• Home Support Forums Security Advisories Shop     English | French
Support Announcement
DAP-2610 :: Rev. Ax :: FW v2.01RC067 & Below :: CVE-2020-8862 :: Authentication bypass with escalation to RCE


On February 5, 2020, Trend Micro's Zero Day Initiative (ZDI) research team submitted a Comparison Authentication Bypass Vulnerability that may result in a Remote Code Execution (RCE) Security Vulnerability report that affects the DAP-2610 Hardware Revision Ax This vulnerability allowed an malicious user to affect the device that could cause the device to malfunction or disclose information.

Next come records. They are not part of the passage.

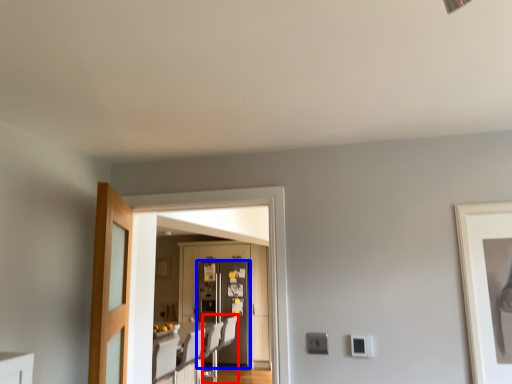 Question: Which object appears farthest to the camera in this image, swivel chair (highlighted by a red box) or refrigerator (highlighted by a blue box)?

Choices:
 (A) swivel chair
 (B) refrigerator

Answer: (B) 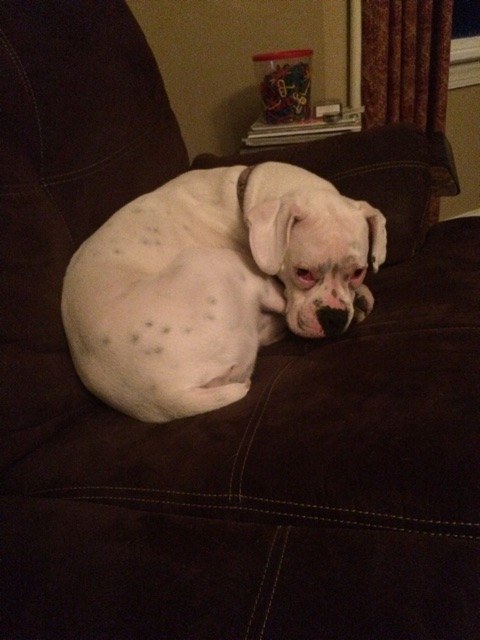 You are a GUI agent. You are given a task and a screenshot of the screen. Output one action in this format:
    pyautogui.click(x=<x>, y=<y>)
    Task: Click on the window curtain
    The image size is (480, 640).
    Given the screenshot: What is the action you would take?
    pyautogui.click(x=404, y=80) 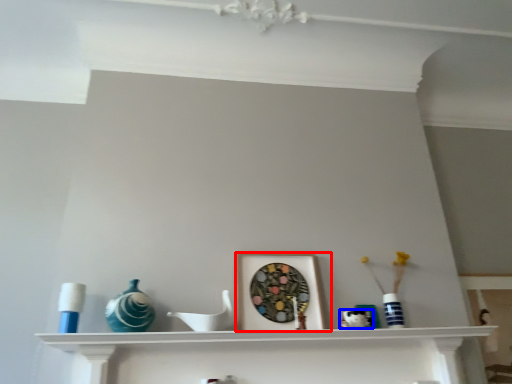 Question: Which of the following is the closest to the observer, picture frame (highlighted by a red box) or art (highlighted by a blue box)?

Choices:
 (A) picture frame
 (B) art

Answer: (B) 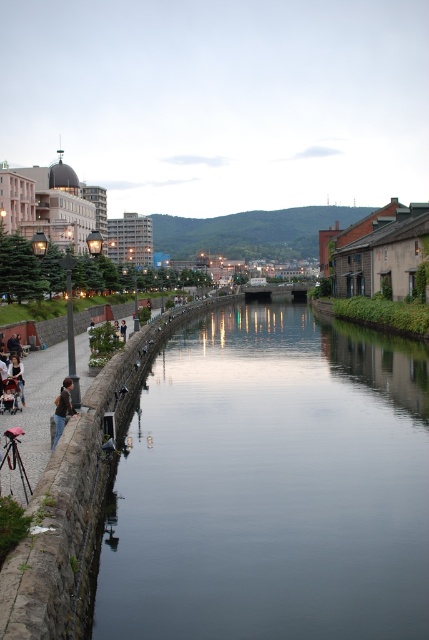 You are a photographer standing at the riverside walkway. You notice two jackets hanging on a lamppost at the lower left corner of your view. The jackets are labeled as the denim jacket at lower left and the dark brown leather jacket at lower left. Which jacket is taller?

The denim jacket at lower left is taller than the dark brown leather jacket at lower left according to the description provided.

Looking at this image, you are standing on the riverside walkway and want to reach the dark brown leather jacket at lower left from the smooth concrete river at center. Given that the jacket is 91.21 feet away, is this distance within a typical walking distance for a person to comfortably walk in 2 minutes?

The distance between the smooth concrete river at center and the dark brown leather jacket at lower left is 91.21 feet. A typical walking speed is about 3 feet per second, so 91.21 feet divided by 3 equals approximately 30.4 seconds. This is well within a 2 minute timeframe, so yes, the distance is comfortably walkable in 2 minutes. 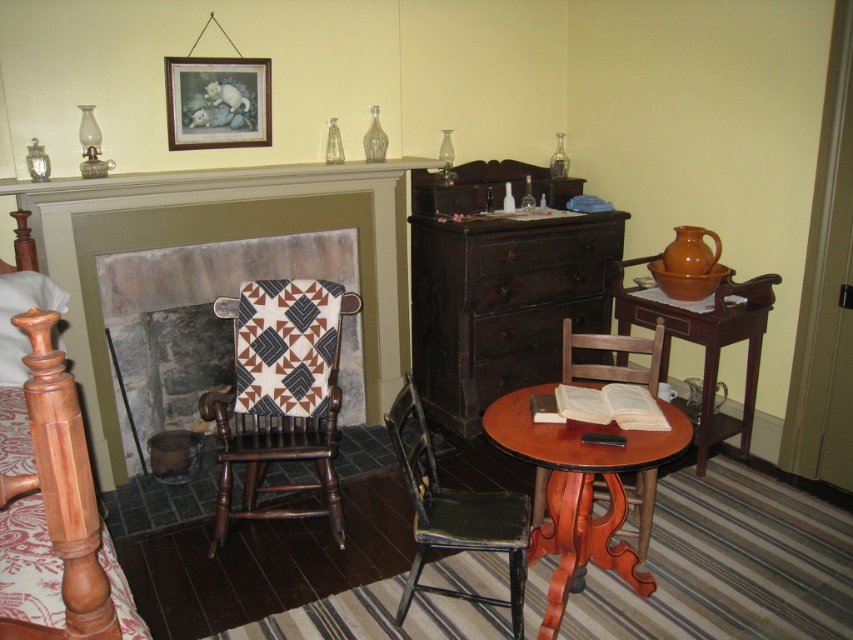 Can you confirm if stone fireplace at center is bigger than distressed green wood chair at lower center?

Indeed, stone fireplace at center has a larger size compared to distressed green wood chair at lower center.

Who is more distant from viewer, (140, 360) or (426, 444)?

Positioned behind is point (140, 360).

What do you see at coordinates (198, 310) in the screenshot?
I see `stone fireplace at center` at bounding box center [198, 310].

Where is `stone fireplace at center`? stone fireplace at center is located at coordinates (198, 310).

Does wooden bedpost at left appear under mahogany wood armchair at center?

No.

Is wooden bedpost at left wider than mahogany wood armchair at center?

Yes, wooden bedpost at left is wider than mahogany wood armchair at center.

Measure the distance between wooden bedpost at left and camera.

wooden bedpost at left is 1.11 meters from camera.

The width and height of the screenshot is (853, 640). I want to click on wooden bedpost at left, so click(x=53, y=504).

What are the coordinates of `quilted fabric rocking chair at center` in the screenshot? It's located at (280, 394).

Is quilted fabric rocking chair at center bigger than wooden picture frame at upper center?

Yes.

Who is more distant from viewer, (310, 332) or (207, 125)?

The point (207, 125) is more distant.

Identify the location of quilted fabric rocking chair at center. (280, 394). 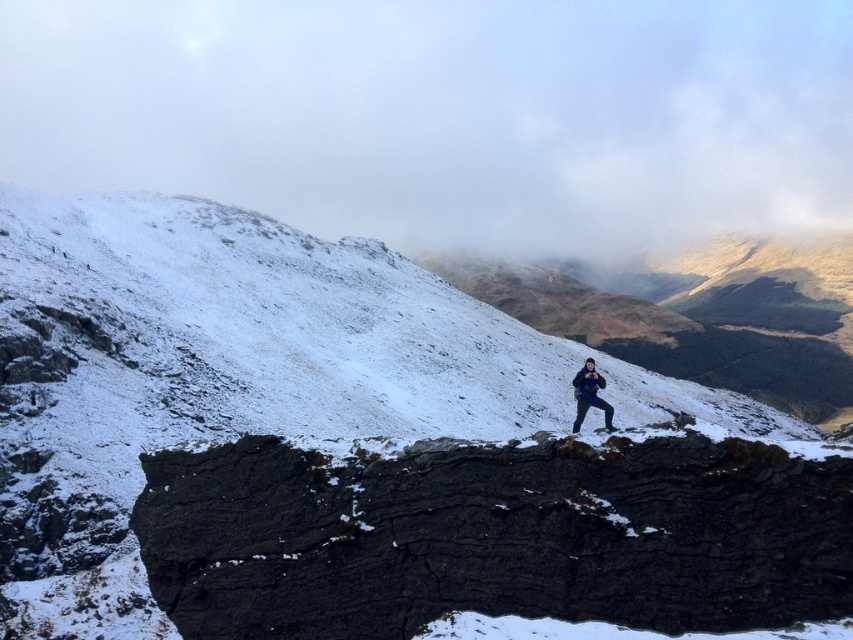 Question: Which object is closer to the camera taking this photo?

Choices:
 (A) dark blue jacket at center
 (B) dark gray rocky cliff at center

Answer: (B)

Question: Which is nearer to the dark blue jacket at center?

Choices:
 (A) dark gray rock formation at center
 (B) dark gray rocky cliff at center

Answer: (B)

Question: Which of the following is the closest to the observer?

Choices:
 (A) dark gray rock formation at center
 (B) dark blue jacket at center

Answer: (A)

Question: Does dark gray rocky cliff at center appear on the left side of dark blue jacket at center?

Choices:
 (A) yes
 (B) no

Answer: (A)

Question: Can you confirm if dark gray rocky cliff at center is wider than dark blue jacket at center?

Choices:
 (A) no
 (B) yes

Answer: (B)

Question: Can you confirm if dark gray rocky cliff at center is positioned above dark blue jacket at center?

Choices:
 (A) yes
 (B) no

Answer: (B) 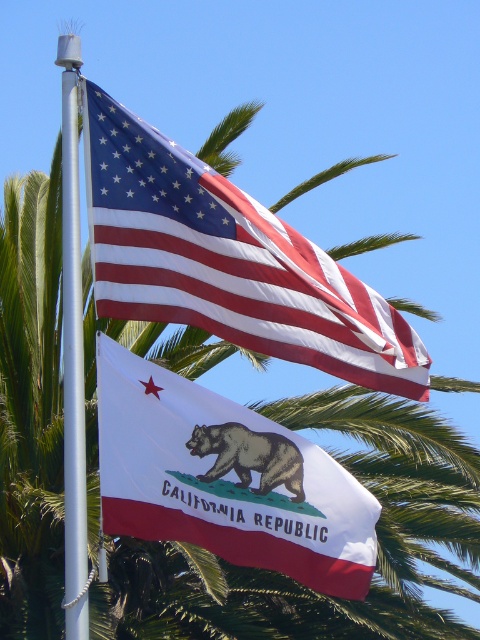 You are a photographer trying to capture both the white fabric flag at center and the white metallic pole at left in your shot. However, the pole is blocking part of the flag. Based on their positions, can you adjust your camera angle to ensure the entire flag is visible without the pole covering it?

The white fabric flag at center is positioned under the white metallic pole at left, so adjusting the camera angle downward might allow the entire flag to be visible without the pole obstructing it.

You are standing in front of two flags on a pole. The matte cotton flag at upper center and another flag below it. Which flag is positioned higher on the pole?

The matte cotton flag at upper center is positioned higher on the pole as it is located at point 0.473 vertically, which is higher than the other flag below it.

You are standing in front of two flags displayed against a clear blue sky. You see the white fabric flag at center and the white metallic pole at left. Which object is positioned to the right of the other?

The white fabric flag at center is to the right of the white metallic pole at left. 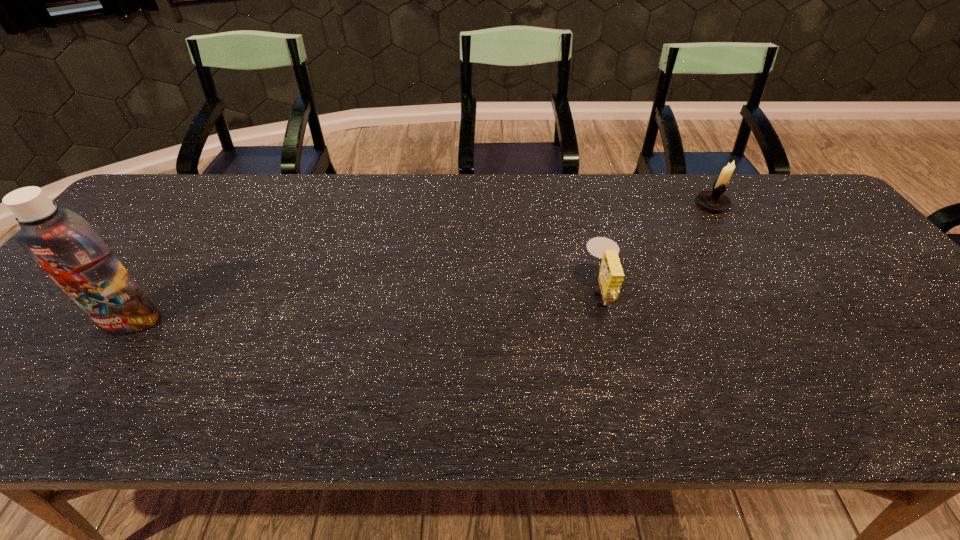 Locate an element on the screen. This screenshot has width=960, height=540. free space between the rightmost object and the second object from right to left is located at coordinates (657, 248).

Locate an element on the screen. This screenshot has height=540, width=960. vacant space that's between the rightmost object and the sponge is located at coordinates [657, 248].

Where is `vacant area that lies between the shortest object and the farthest object`? This screenshot has width=960, height=540. vacant area that lies between the shortest object and the farthest object is located at coordinates (657, 248).

At what (x,y) coordinates should I click in order to perform the action: click on blank region between the tallest object and the second shortest object. Please return your answer as a coordinate pair (x, y). This screenshot has height=540, width=960. Looking at the image, I should click on (421, 262).

Locate an element on the screen. vacant area that lies between the leftmost object and the shortest object is located at coordinates (366, 306).

The height and width of the screenshot is (540, 960). In order to click on vacant area that lies between the tallest object and the second shortest object in this screenshot , I will do `click(421, 262)`.

In order to click on vacant point located between the tallest object and the second object from left to right in this screenshot , I will do `click(366, 306)`.

What are the coordinates of `object that is the closest to the candle holder` in the screenshot? It's located at (611, 275).

Locate which object is the closest to the second tallest object. Please provide its 2D coordinates. Your answer should be formatted as a tuple, i.e. [(x, y)], where the tuple contains the x and y coordinates of a point satisfying the conditions above.

[(611, 275)]

Locate an element on the screen. This screenshot has height=540, width=960. vacant space that satisfies the following two spatial constraints: 1. on the front side of the farthest object; 2. on the front-facing side of the second object from left to right is located at coordinates (765, 292). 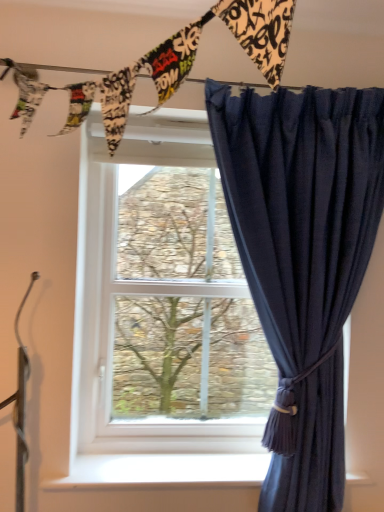 Question: Can you confirm if white smooth window sill at lower center is smaller than white plastic window at center?

Choices:
 (A) no
 (B) yes

Answer: (B)

Question: Is white smooth window sill at lower center closer to the viewer compared to white plastic window at center?

Choices:
 (A) no
 (B) yes

Answer: (B)

Question: Is white smooth window sill at lower center positioned with its back to white plastic window at center?

Choices:
 (A) no
 (B) yes

Answer: (A)

Question: Considering the relative sizes of white smooth window sill at lower center and white plastic window at center in the image provided, is white smooth window sill at lower center bigger than white plastic window at center?

Choices:
 (A) yes
 (B) no

Answer: (B)

Question: Considering the relative sizes of white smooth window sill at lower center and white plastic window at center in the image provided, is white smooth window sill at lower center wider than white plastic window at center?

Choices:
 (A) yes
 (B) no

Answer: (A)

Question: Considering the positions of navy blue sheer curtain at right and white plastic window at center in the image, is navy blue sheer curtain at right wider or thinner than white plastic window at center?

Choices:
 (A) thin
 (B) wide

Answer: (B)

Question: Based on their positions, is navy blue sheer curtain at right located to the left or right of white plastic window at center?

Choices:
 (A) left
 (B) right

Answer: (B)

Question: Relative to white plastic window at center, is navy blue sheer curtain at right in front or behind?

Choices:
 (A) behind
 (B) front

Answer: (B)

Question: Do you think navy blue sheer curtain at right is within white plastic window at center, or outside of it?

Choices:
 (A) inside
 (B) outside

Answer: (B)

Question: From a real-world perspective, relative to white smooth window sill at lower center, is white plastic window at center vertically above or below?

Choices:
 (A) below
 (B) above

Answer: (B)

Question: Based on their sizes in the image, would you say white plastic window at center is bigger or smaller than white smooth window sill at lower center?

Choices:
 (A) small
 (B) big

Answer: (B)

Question: Is white plastic window at center taller or shorter than white smooth window sill at lower center?

Choices:
 (A) tall
 (B) short

Answer: (A)

Question: Relative to white smooth window sill at lower center, is white plastic window at center in front or behind?

Choices:
 (A) front
 (B) behind

Answer: (B)

Question: From a real-world perspective, is white plastic window at center above or below navy blue sheer curtain at right?

Choices:
 (A) above
 (B) below

Answer: (A)

Question: From the image's perspective, is white plastic window at center positioned above or below navy blue sheer curtain at right?

Choices:
 (A) below
 (B) above

Answer: (B) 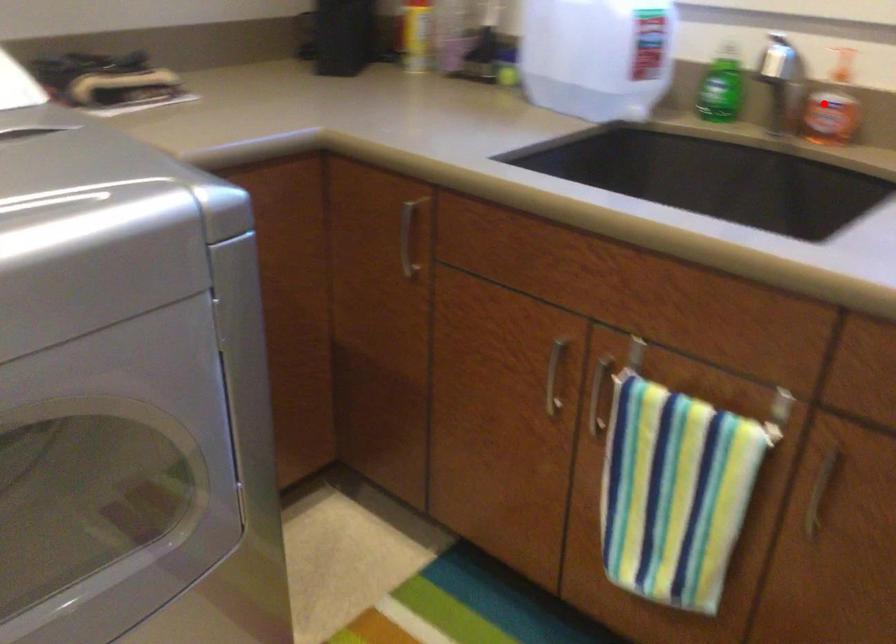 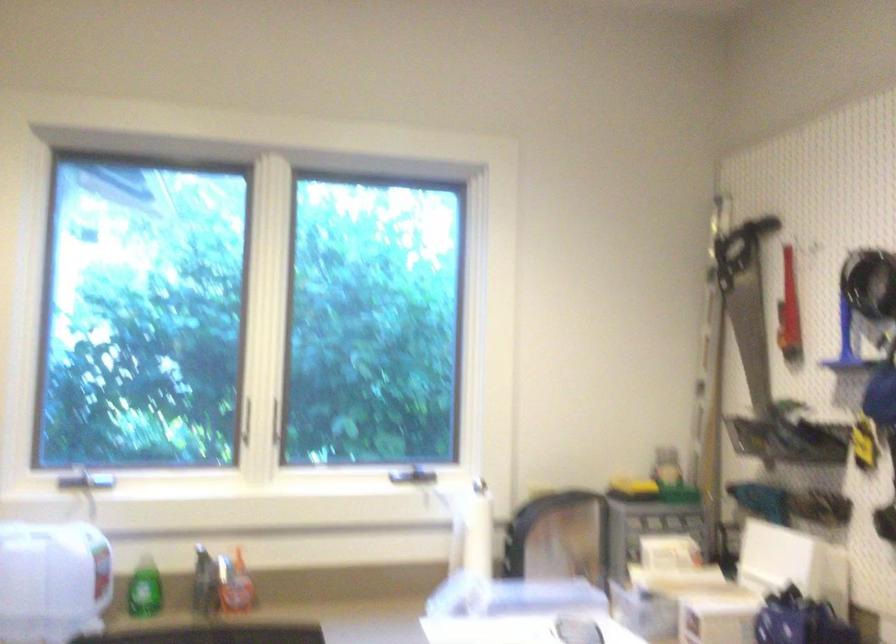 The point at the highlighted location is marked in the first image. Where is the corresponding point in the second image?

(234, 583) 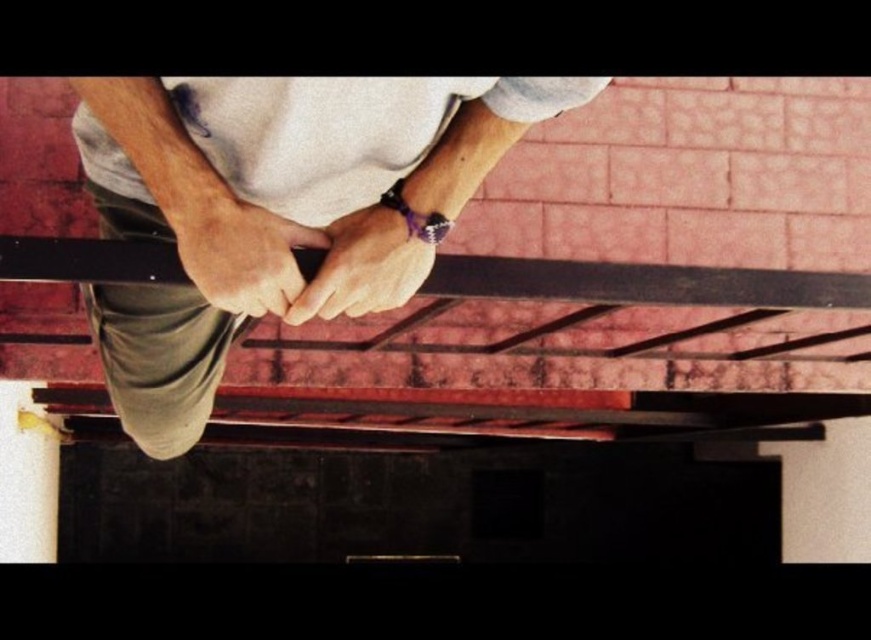 Question: Which point appears closest to the camera in this image?

Choices:
 (A) (287, 269)
 (B) (537, 269)

Answer: (A)

Question: Which object is closer to the camera taking this photo?

Choices:
 (A) satin brown leather hand at center
 (B) smooth skin hand at center
 (C) black matte beam at center

Answer: (B)

Question: Is black matte beam at center positioned before satin brown leather hand at center?

Choices:
 (A) yes
 (B) no

Answer: (B)

Question: Does matte black skateboard at center come in front of smooth skin hand at center?

Choices:
 (A) yes
 (B) no

Answer: (A)

Question: Is smooth skin hand at center thinner than satin brown leather hand at center?

Choices:
 (A) no
 (B) yes

Answer: (B)

Question: Estimate the real-world distances between objects in this image. Which object is closer to the matte black skateboard at center?

Choices:
 (A) smooth skin hand at center
 (B) satin brown leather hand at center
 (C) black matte beam at center

Answer: (C) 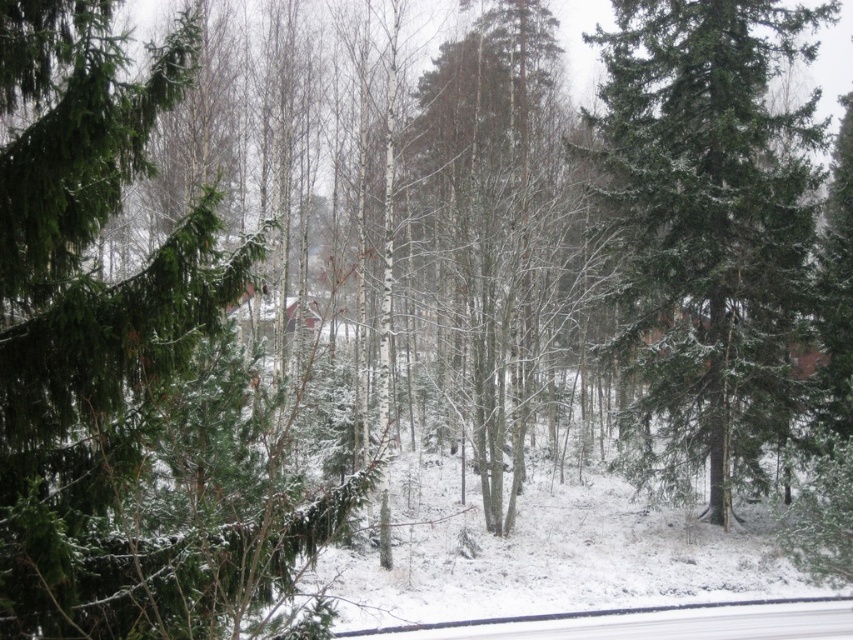 Is green matte tree at left bigger than green matte tree at center?

Incorrect, green matte tree at left is not larger than green matte tree at center.

The image size is (853, 640). What do you see at coordinates (131, 372) in the screenshot?
I see `green matte tree at left` at bounding box center [131, 372].

The image size is (853, 640). Identify the location of green matte tree at left. (131, 372). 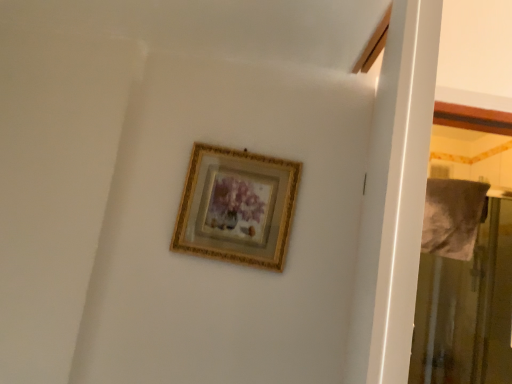 Question: Do you think transparent plastic screen door at right is within gold/gilded picture frame at upper center, or outside of it?

Choices:
 (A) outside
 (B) inside

Answer: (A)

Question: Visually, is transparent plastic screen door at right positioned to the left or to the right of gold/gilded picture frame at upper center?

Choices:
 (A) left
 (B) right

Answer: (B)

Question: Considering the positions of transparent plastic screen door at right and gold/gilded picture frame at upper center in the image, is transparent plastic screen door at right bigger or smaller than gold/gilded picture frame at upper center?

Choices:
 (A) small
 (B) big

Answer: (B)

Question: From a real-world perspective, is gold/gilded picture frame at upper center physically located above or below transparent plastic screen door at right?

Choices:
 (A) above
 (B) below

Answer: (A)

Question: Is gold/gilded picture frame at upper center spatially inside transparent plastic screen door at right, or outside of it?

Choices:
 (A) inside
 (B) outside

Answer: (B)

Question: Considering the positions of gold/gilded picture frame at upper center and transparent plastic screen door at right in the image, is gold/gilded picture frame at upper center bigger or smaller than transparent plastic screen door at right?

Choices:
 (A) big
 (B) small

Answer: (B)

Question: In terms of width, does gold/gilded picture frame at upper center look wider or thinner when compared to transparent plastic screen door at right?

3rd Party Report information

          - Report provided chung96vn - Security Researcher of VinCSS (Member of Vingroup) working with Trend Micro ZDI

          - Reference


            ZDI-CAN-10082: D-Link DAP-2610 Router login Incorrect Comparison Authentication Bypass Vulnerability

            Web: https://www.digitalmunition.me/d-link-dap-2610-router-login-incorrect-comparison-authentication-bypass-vulnerability/



 Affected Models


Model Hardware Revision Affected FW Fixed FW Recommendation  Last Updated
DAP-2610 All Ax Hardware Revisions v2.01RC067 & Below v2.01_K2HE_HOTFIX Beta 12/26/2019


Regarding Security patch for your D-Link Devices
Firmware updates address the security vulnerabilities in affected D-Link devices. D-Link will update this continually and we strongly recommend all users to install the relevant updates.
As there are different hardware revisions on our products, please check this on your device before downloading the correct corresponding firmware update. The hardware revision information can usually be found on the product label on the underside of the product next to the serial number. Alternatively, they can also be found on the device web configuration.